## To do:
Filter the entries below, keeping every line that has the word "Windkraftanlagen".

## Entries supplied:

==============================

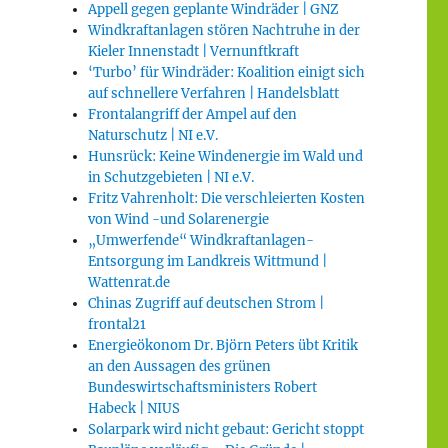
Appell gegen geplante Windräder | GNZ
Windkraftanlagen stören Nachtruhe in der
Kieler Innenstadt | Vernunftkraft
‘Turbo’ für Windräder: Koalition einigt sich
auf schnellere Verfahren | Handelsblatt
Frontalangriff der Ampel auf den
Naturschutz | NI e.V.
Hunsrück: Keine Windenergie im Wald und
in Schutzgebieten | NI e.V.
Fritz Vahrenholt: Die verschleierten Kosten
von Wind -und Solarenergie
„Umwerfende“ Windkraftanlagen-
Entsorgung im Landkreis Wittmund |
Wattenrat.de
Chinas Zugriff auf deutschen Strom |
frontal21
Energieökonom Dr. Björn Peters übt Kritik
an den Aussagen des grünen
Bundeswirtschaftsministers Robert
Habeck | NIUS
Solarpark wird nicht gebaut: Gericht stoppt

==============================

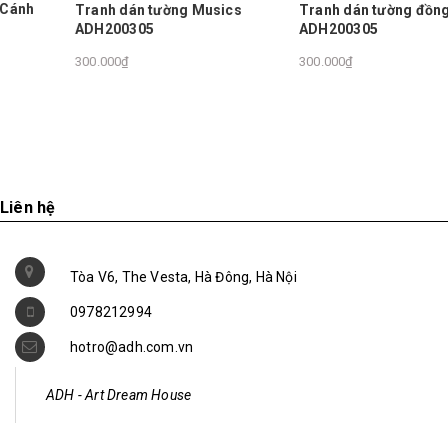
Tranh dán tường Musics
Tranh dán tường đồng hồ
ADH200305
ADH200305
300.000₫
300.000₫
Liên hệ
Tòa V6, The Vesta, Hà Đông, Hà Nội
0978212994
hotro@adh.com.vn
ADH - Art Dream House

==============================

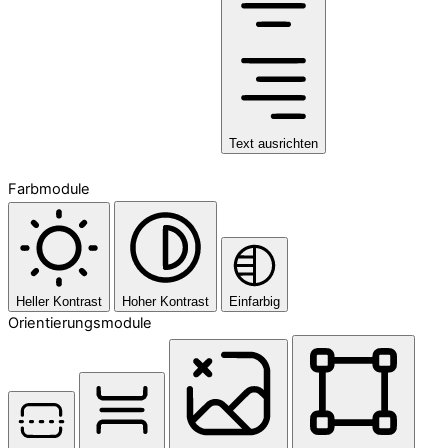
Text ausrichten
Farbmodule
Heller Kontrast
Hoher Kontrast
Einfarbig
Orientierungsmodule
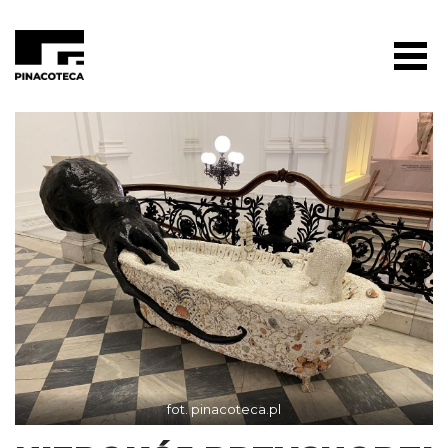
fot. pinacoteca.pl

==============================

## Output of the exercise:
Windkraftanlagen stören Nachtruhe in der
„Umwerfende“ Windkraftanlagen-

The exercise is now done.